A Little About Machine Learning


Machine learning (Machine Learning; hereinafter referred to as MO), in one way or another, is an integral part of the industry of Artificial Intelligence (Artificial Intelligence; hereinafter AI), science and technology, which allows “intelligent” computer systems to simulate human behavior. This industry also includes the concept of Deep Learning, which affects neural networks and imitation of human thinking.

The academic discipline of AI is studied as a machine, i.e. computer, solve problems that are subject only to the human mind. This can be a task such as understanding the text read, or determining the moves in a game of checkers, or solving a puzzle. MO is to develop algorithms that help the computer draw conclusions based on the information received. Fuel to everything in this case is data.

image
(c) Oracle

In the information age, information and data are the most valuable. Everything we do, offline or online, generates new data: whether it is text, audio, video data, sensory measurements, “smart” gadgets and the exchange of data between them. Opportunities for collecting large and new data are rapidly increasing due to the availability of hardware devices, the development of cloud infrastructure and, due to the massive use of these technologies, a drop in their cost. Knowledge, or information, is power - the axiom is true but there is a “but."

The possession of huge volumes of information does not yet benefit its holder. But it is through the algorithms and methods of MO that Big Data begins to make sense and benefit. More specifically, MO systems notice patterns and build conclusions based on many factors in the data system, without being programmed for it.

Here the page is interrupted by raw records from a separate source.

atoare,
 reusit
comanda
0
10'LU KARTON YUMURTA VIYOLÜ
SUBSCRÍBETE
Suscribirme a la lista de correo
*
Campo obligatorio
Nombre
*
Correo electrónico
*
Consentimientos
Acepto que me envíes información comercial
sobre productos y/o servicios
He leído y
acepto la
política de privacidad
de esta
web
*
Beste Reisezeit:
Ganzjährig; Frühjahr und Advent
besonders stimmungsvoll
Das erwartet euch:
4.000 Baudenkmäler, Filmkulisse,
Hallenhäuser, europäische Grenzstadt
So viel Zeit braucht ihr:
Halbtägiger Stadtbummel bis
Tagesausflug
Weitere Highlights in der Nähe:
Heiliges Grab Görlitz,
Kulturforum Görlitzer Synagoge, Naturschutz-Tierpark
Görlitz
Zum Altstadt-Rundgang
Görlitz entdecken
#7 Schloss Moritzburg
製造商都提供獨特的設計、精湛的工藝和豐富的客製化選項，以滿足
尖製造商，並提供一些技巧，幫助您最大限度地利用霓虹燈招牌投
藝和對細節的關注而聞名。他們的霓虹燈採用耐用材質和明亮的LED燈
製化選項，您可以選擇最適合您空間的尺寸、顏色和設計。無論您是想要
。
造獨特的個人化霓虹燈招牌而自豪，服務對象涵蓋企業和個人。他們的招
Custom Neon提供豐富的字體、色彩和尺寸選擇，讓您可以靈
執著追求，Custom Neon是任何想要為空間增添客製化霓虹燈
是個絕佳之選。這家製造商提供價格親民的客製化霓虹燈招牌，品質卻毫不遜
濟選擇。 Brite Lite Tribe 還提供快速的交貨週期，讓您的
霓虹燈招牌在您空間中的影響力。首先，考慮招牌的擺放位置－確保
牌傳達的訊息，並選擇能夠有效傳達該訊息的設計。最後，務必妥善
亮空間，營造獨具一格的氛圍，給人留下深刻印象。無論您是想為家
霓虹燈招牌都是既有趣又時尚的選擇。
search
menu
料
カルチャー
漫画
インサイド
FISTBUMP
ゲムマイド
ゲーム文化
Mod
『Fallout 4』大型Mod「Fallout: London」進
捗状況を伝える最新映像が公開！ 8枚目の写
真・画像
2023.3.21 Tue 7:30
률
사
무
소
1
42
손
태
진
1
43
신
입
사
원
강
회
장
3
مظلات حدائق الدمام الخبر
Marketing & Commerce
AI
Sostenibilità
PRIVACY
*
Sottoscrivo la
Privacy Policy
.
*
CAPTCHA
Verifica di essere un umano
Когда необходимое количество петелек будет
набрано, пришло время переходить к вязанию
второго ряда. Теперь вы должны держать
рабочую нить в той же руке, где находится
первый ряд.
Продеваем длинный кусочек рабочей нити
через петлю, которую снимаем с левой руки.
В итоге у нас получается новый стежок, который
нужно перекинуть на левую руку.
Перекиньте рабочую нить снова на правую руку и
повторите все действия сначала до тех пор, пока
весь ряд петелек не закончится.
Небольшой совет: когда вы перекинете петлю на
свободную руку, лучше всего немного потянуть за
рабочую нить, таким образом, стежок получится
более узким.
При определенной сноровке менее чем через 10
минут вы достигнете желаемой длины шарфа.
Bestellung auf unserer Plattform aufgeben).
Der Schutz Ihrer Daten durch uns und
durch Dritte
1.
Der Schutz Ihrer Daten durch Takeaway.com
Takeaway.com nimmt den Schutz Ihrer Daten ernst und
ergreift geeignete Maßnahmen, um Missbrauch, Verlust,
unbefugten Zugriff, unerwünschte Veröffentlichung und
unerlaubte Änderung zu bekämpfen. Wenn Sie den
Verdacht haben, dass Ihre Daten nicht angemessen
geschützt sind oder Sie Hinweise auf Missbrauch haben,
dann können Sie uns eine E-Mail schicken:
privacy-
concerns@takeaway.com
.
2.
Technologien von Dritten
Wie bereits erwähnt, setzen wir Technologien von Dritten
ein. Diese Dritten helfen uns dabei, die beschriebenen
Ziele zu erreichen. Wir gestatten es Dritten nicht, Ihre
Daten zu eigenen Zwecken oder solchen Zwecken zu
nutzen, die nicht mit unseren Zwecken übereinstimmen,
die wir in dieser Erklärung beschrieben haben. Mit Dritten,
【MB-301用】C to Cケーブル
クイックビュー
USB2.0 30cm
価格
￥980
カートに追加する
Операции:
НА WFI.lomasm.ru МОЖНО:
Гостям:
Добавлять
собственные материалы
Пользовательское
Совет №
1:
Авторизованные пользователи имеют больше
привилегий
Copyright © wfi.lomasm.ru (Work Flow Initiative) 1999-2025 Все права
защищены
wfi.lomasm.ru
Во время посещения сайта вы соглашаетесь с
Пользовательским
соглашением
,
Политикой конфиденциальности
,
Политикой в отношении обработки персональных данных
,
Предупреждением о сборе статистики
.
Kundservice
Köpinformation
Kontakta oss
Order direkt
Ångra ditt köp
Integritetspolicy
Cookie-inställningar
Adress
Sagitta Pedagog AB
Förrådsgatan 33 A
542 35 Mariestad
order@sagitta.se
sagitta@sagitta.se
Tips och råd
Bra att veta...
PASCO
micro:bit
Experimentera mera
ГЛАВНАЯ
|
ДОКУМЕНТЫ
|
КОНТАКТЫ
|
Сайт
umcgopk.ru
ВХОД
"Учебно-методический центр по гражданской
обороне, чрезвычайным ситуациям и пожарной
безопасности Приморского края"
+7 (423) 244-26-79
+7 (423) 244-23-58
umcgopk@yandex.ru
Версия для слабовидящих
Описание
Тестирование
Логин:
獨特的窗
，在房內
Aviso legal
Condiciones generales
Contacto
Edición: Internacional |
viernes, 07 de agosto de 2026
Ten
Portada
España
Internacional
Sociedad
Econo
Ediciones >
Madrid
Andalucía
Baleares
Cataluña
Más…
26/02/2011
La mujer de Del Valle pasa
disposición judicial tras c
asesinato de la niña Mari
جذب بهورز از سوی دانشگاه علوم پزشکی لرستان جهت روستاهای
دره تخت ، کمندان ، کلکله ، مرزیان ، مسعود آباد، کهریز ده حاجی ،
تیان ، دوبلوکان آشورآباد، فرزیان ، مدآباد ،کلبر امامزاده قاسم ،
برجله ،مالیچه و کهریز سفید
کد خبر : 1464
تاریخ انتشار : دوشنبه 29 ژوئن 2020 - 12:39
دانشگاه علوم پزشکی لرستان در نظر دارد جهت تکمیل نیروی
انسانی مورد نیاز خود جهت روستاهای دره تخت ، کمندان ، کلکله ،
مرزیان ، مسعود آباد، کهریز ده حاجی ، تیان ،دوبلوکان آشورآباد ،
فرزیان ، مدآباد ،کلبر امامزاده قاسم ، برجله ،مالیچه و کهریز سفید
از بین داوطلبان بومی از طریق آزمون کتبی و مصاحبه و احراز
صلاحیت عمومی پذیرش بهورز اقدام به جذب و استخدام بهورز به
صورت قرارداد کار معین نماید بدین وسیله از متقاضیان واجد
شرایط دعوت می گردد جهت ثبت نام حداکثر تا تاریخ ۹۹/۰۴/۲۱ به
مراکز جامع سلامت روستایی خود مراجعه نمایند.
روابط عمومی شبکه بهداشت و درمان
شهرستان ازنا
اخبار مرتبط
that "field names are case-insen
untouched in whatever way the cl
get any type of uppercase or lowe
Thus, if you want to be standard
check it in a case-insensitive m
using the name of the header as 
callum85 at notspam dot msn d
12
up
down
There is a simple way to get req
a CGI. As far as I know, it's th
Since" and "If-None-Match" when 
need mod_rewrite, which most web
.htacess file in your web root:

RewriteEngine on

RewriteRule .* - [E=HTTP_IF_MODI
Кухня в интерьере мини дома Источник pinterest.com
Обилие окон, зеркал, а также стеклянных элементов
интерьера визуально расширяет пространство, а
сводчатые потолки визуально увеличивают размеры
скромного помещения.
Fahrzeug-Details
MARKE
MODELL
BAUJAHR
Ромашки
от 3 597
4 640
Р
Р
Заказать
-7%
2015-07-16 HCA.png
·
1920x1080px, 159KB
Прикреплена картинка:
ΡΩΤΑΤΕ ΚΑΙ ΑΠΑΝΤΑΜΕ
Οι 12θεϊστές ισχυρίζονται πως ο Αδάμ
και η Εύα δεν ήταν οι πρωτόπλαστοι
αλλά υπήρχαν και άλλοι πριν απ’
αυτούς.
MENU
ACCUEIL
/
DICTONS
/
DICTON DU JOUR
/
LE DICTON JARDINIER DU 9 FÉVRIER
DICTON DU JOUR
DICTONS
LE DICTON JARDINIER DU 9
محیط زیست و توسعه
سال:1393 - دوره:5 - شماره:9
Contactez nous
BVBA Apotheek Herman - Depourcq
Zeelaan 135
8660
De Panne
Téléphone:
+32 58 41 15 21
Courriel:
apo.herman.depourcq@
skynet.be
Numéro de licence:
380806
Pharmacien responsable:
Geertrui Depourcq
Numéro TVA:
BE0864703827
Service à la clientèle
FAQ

The main applications of MO today are object recognition, computer vision, data analysis, quality control (monitoring) and predictive analytics.

So, we know that machine learning relies on data processing algorithms and the data itself. About MO methods, you can delve into a separate series of articles. Describing them would be comparable to listing possible technologies in web development and their application if each of these technologies has its advantages and disadvantages.

It should only be noted that over time, the algorithms and methods of data processing improve, and the data becomes more and more, thereby the quality of data processing becomes better.

Of the data types, I would like to pay attention to the time series on the example of a personal project - automated cryptocurrency trading.

Time Series Analysis


A time series is a type of data that can be represented as sequences of measurements ordered at nonrandom time instants.

There are two main goals of time series analysis:
determining the nature of a series and forecasting (predicting future values ​​of a time series from present and past values). This involves the identification and description of the series model, and data interpretation, which allows us to derive the future value of the series.

Using MO methods for such data, we are able to find deeper patterns in the data. As a result, we get a more “intelligent” forecast of future values.

Unlike the analysis of random data samples, the analysis of time series is based on the assumption that sequential values ​​in the data file are observed at regular intervals. In other methods, we are not important and often not interested in linking observations to time.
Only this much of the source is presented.